Parece que la corrupción política es una de las principales preocupaciones de los ciudadanos de este país, tal y como revelan las encuestas. No hay, con toda probabilidad, una sola formación que se haya visto ajena a ella, pero es evidente que estamos atravesando un momento de inigualable cantidad de imputados. Tal estado es común a todo sistema político, sea democrático o no, aunque se entiende que es precisamente en las dictaduras o aquellos países con un débil sistema político –sea el que sea– en donde la corrupción no solo es habitual sino que se supone como elemento consustancial de la actividad política.
Más oneroso resulta sin embargo hallarla en un país como el nuestro. Sobre todo porque se entiende que este es un Estado de garantías civiles capaz de respetar y respetarse a sí mismo, en el que el ciudadano elige mediante un voto no solo a aquellos que quieren que le representen, sino a aquellos de quien espera que le respeten.
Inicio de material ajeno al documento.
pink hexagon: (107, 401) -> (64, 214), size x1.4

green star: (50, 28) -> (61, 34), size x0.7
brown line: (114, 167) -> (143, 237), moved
La proliferación de casos de los últimos dos o tres años supera con creces todo precedente anterior, incluido el del exdirector general de la Guardia Civil, Luis Roldán, o aquel otro del hermanísimo de Alfonso Guerra y, por qué no, el de aquel concejal de Valencia que no tuvo reparos en decir que él estaba en política para “forrarse”.
Es difícil, sin embargo, entender que hasta un 95 por ciento de los ciudadanos consultados de este país asuma que la corrupción forma parte del sistema, porque ello parece indicar que se asume como un elemento paralelo que la define, de difícil erradicación y, por añadidura, escasamente perseguido o penado por la Justicia, sobre todo teniendo en cuenta el elevado número de amnistías concedido a políticos por delitos como el tráfico de influencias, el cohecho o la prevaricación. A veces, las citas son un exceso, pero también a veces son obligadas, sobre todo cuando lo dicen todo: “Es el privilegio de un pueblo libre y particularmente del gran pueblo libre de Roma, cuyas conquistas han creado un imperio que abarca el mundo entero, poder dar o no su voto a cualquier candidato que se presente a cualquier cargo.
Aquellos de nosotros que hemos sido zarandeados por las olas de la opinión pública debemos dedicarnos a la voluntad del pueblo, masajearlo, nutrirlo, intentar mantenerlo feliz cuando parece y se vuelve contra nosotros. Si no nos importan los honores que el pueblo tiene a su disposición, entonces obviamente no hay necesidad de que nos pongamos al servicio de sus intereses, pero si las recompensas políticas son nuestro objetivo, entonces nunca debemos cansarnos de cortejar a los votantes”. (Cicerón, En defensa de Plancio). Hace 2.000 años.